Daarna luisterde ik naar mijn rustiger tweede ik die ermee instemde dat ik een dwaas was - omdat ik mijn eigen gevoelens niet had begrepen toen ik er nog iets aan had kunnen doen; omdat ik een macht had gedemonstreerd en de consequenties ervan had verloochend; omdat ik in al die jaren de aard van mijn vijand niet eens in de gaten had gehad en dat ik de confrontatie wel erg gesimplificeerd had. Het zou niet voldoende zijn Victor Meiman te grijpen als ik hem zag en te proberen met geweld de waarheid uit hem te krijgen. Ik besloot voorzichtig te werk te gaan, me te allen tijde te beheersen. Het leven is nooit eenvoudig, zei ik bij mezelf. Blijf rustig zitten en zet de zaken nog maar 's op een rijtje. Ik voelde de spanning langzaam verdwijnen. Mijn wereld werd ook langzaam weer groter en ik zag dat het mogelijk was dat S me echt kende, goed kende, en misschien de gebeurtenissen zo had geregeld dat ik mijn hersens zou uitschakelen en me precies op tijd zou overgeven. Nee, ik zou me niet zo gedragen als de anderen... Ik zat daar een hele tijd over na te denken voor ik de auto weer startte en langzaam verder reed.

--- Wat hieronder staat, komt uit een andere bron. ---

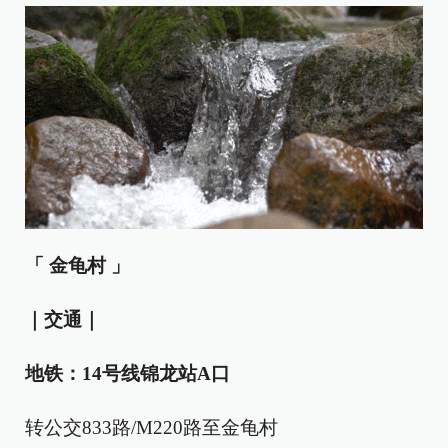
「 金龟村 」
｜交通｜
地铁：
14号线锦龙站A口
转公交833路/M220路至金龟村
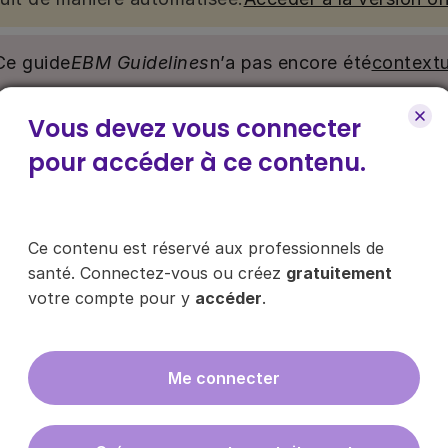
Ce guide
EBM Guidelines
n’a pas encore été
contextu
Vous devez vous connecter
nu. Ce contenu est réservé aux médecins généralistes e
e pour y accéder, via le bouton « Se connecter/s’inscrire
pour accéder à ce contenu.
ce contenu ?
Ce contenu est réservé aux professionnels de
santé. Connectez-vous ou créez
gratuitement
votre compte pour y
accéder
.
es les infos sur nos guides
Me connecter
En cliquant sur "s'inscrire", vous acce
données
ici
.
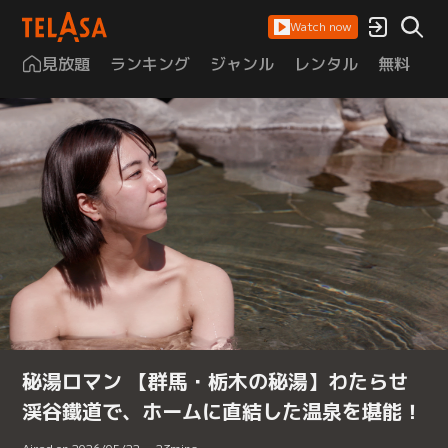
Watch now
見放題
ランキング
ジャンル
レンタル
無料
は
秘湯ロマン 【群馬・栃木の秘湯】わたらせ
渓谷鐵道で、ホームに直結した温泉を堪能！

Het was een goor bakstenen gebouw op een hoek. Het had drie verdiepingen; de muren waren beklad met obsceniteiten. Ik bekeek de graffiti, een paar gebroken ramen en de brandtrap toen ik langzaam om het gebouw slenterde. Ondertussen begon het zachtjes te regenen. De onderste twee verdiepingen werden bezet door de Brutus Store Company, volgens een bordje naast de trap in een klein portaal waar ik binnenkwam. Het stonk er naar urine en er lag een lege fles Jack Daniels op de stoffige vensterbank rechts van mij. Aan de afgebladderde muur hingen twee brievenbussen. Op de ene stond 'Brutus Storage' en de andere droeg het opschrift 'V.M.' Ze waren allebei leeg.

Ik liep de trap op en verwachtte dat hij zou kraken. Maar dat was niet zo.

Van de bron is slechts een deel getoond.